Nixon ordered a break-in at the Brookings Institution at least three times in the summer of 1971, but his staff never ended up doing it. And in fact, the report Nixon was so concerned about doesn’t seem to have existed.
“There were no classified documents at all at Brookings,” said Morton Halperin, a former Brookings employee, in a 1997 Washington Post article. “It was all just their own paranoia.”
Still, the hypothetical burglary is “the only break-in that we know for a fact that Nixon ordered,” Hughes says. Although there’s evidence Nixon directed his “plumbers” to commit crimes and evidence he tried to cover-up his administration’s role in the Watergate break-in, no one’s ever found concrete evidence proving Nixon ordered the June 1972 break-in at the Watergate.
5. 'Kennedy was cold, impersonal, he treated his staff like dogs.'
Nixon “was very resentful and sort of jealous of JFK for having been such a popular president,” Hughes says. This can be seen in an April 1971 conversation about John F. Kennedy’s presidential image versus his own.
“Kennedy was cold, impersonal, he treated his staff like dogs, particularly his secretaries and the others,” Nixon said. “His staff created the impression of warm, sweet and nice to people, reads a lot of books, a philosopher and all that sort of thing.

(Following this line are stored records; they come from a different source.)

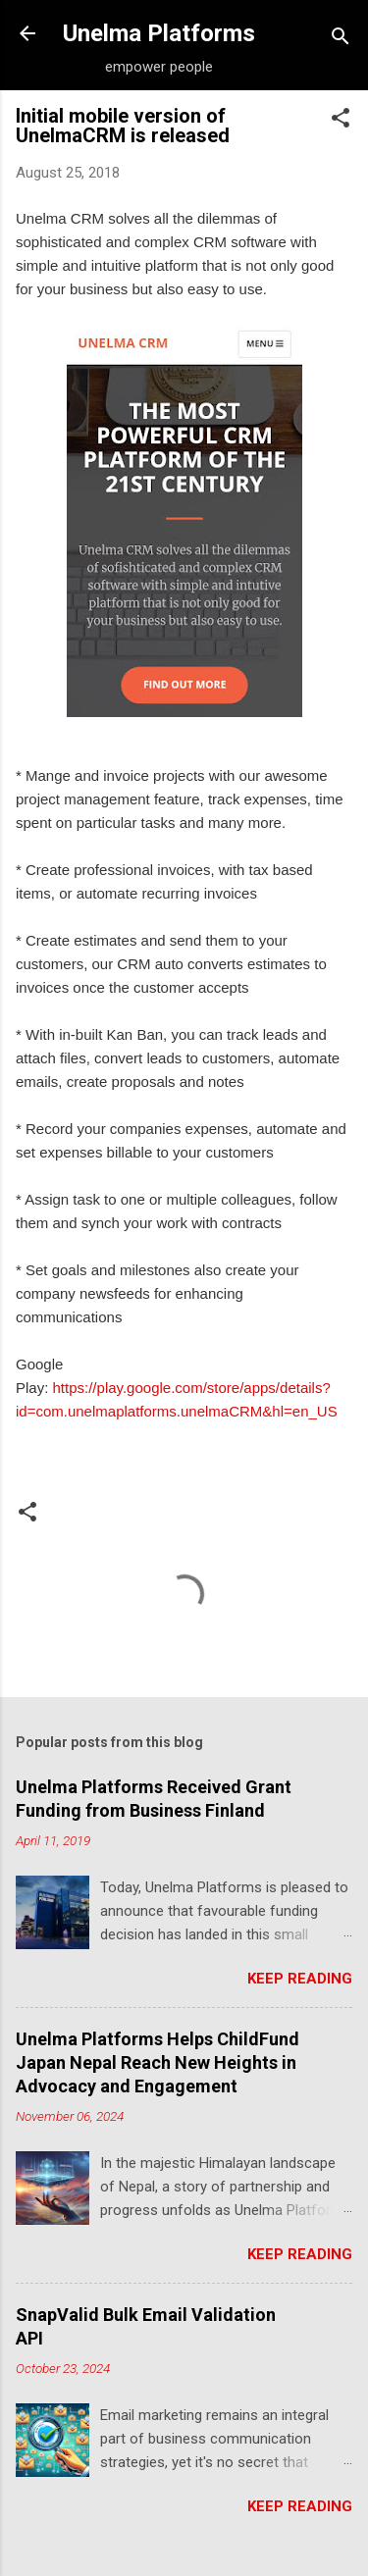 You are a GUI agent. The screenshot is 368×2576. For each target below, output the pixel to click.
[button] (340, 121)
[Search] (340, 40)
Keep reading (299, 1978)
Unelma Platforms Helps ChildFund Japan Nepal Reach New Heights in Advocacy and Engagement (157, 2062)
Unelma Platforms (159, 33) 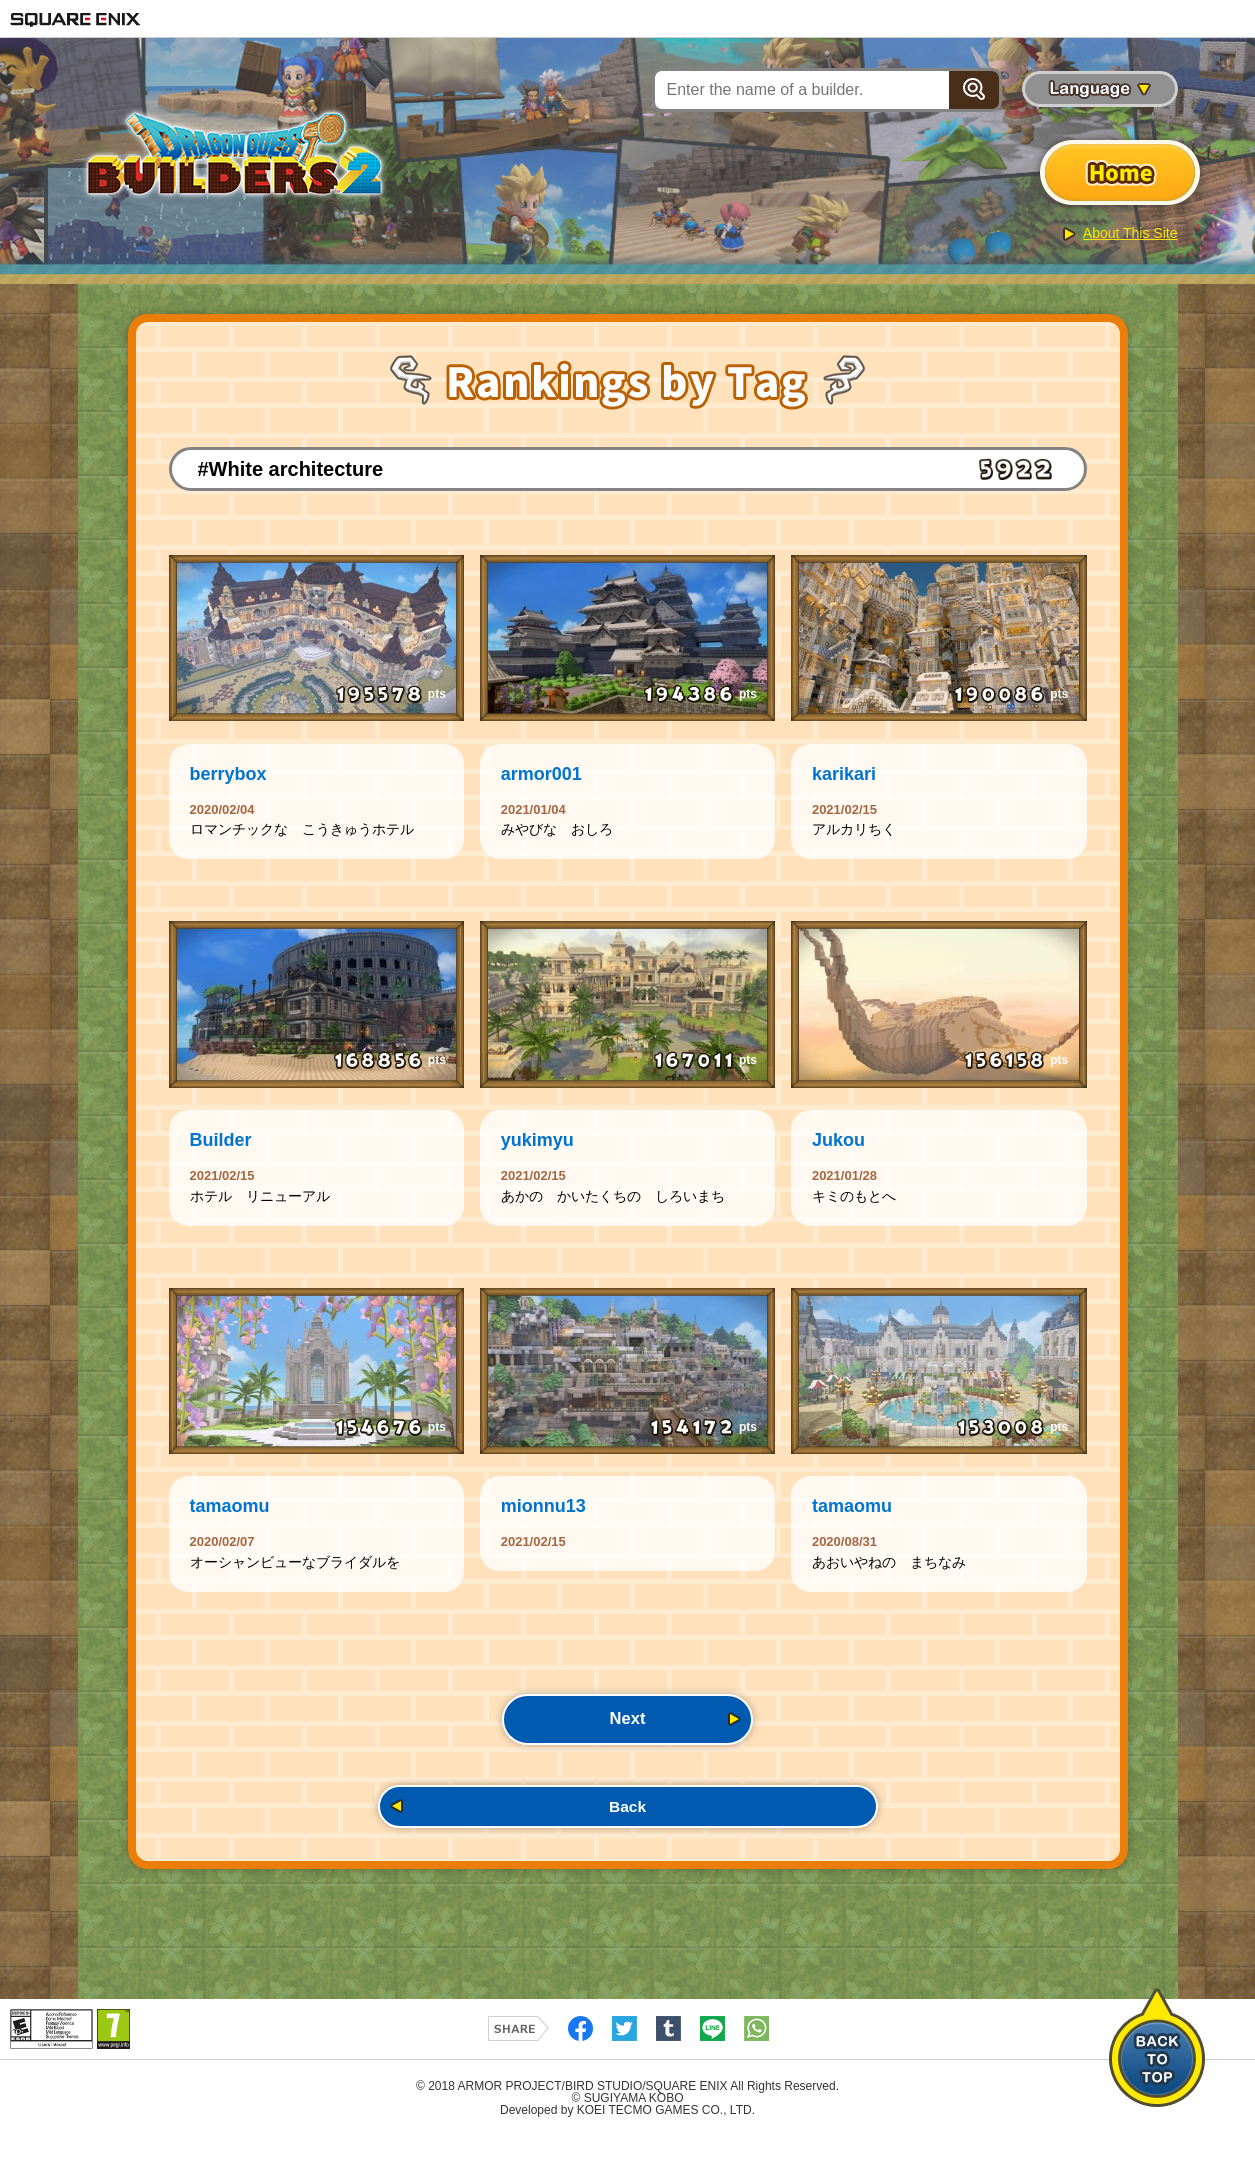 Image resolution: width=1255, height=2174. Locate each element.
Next (627, 1747)
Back (627, 1840)
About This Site (1130, 233)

That was a pure creation of mythology. We have created no mythology.”
Nixon then ranted about the kind of public image his staff should project for him.
“In Nixon’s view the Kennedys, both John and Robert, got away with abuses of power that Nixon could not get away with,” Hughes says. “In many ways, Nixon exaggerated what the Kennedy’s did… But at the same time, President Kennedy and Robert Kennedy did approve wiretaps of Martin Luther King Jr. which certainly was not justified, and was an abuse of governmental power.”
6. 'I don’t want it before the election with a Thiệu blowup.'
Nixon knew that he couldn’t win the Vietnam War, and that as soon as American troops pulled out, Nguyễn Văn Thiệu’s U.S.-backed government in the south would fall to the north. But he also knew that this would probably hurt his reelection chances in 1972—which is why he delayed withdrawal until 1973.
Kissinger mentioned this to Nixon as far back as March 1971. “We can't have it knocked over—brutally—to put it brutally—before the election,” he said; and Nixon responded, “That's right.” In the last months before the election, Nixon told Kissinger, “South Vietnam probably can never even survive anyway”; and “I don’t want it before the election with a Thiệu blowup. If we do, it’s going to hurt us very badly.”
Prolonging a war for political gain is an abuse of government power, but there was no proof that Nixon had done this until the transcripts became public. “I wish that it was the law that presidential meetings had to be tape recorded,” Hughes says. “I think we as citizens deserve to have an accurate record of presidential deliberations.”
However, Hughes notes that because “secret taping has become a lot easier in the age of the smartphone,” he “wouldn’t be surprised if we find out that there are other recordings of presidential conversations.”
7. '…slaughtered and castrated two million South Vietnamese Catholics, but nobody would have cared.'
Nixon made this callous statement after the National Prayer Breakfast in February 1972, while talking to Chief of Staff Haldeman and Reverend Billy Graham about the Vietnam War.
“Who is more keenly aware than I am that, from a political standpoint, we should have flushed it down the drain three years ago, blamed Johnson and Kennedy?” he asked rhetorically. “Kennedy got us in, Johnson kept us in. I could have blamed them and been the national hero! As Eisenhower was for ending Korea.”
What would Vietnam have looked like if the war had ended earlier? “It wouldn’t have been too bad,” Nixon guessed. “Sure, the North Vietnamese would have probably slaughtered and castrated two million South Vietnamese Catholics, but nobody would have cared.
“These little brown people, so far away,” he continued, “we don’t know them very well, naturally you would say.”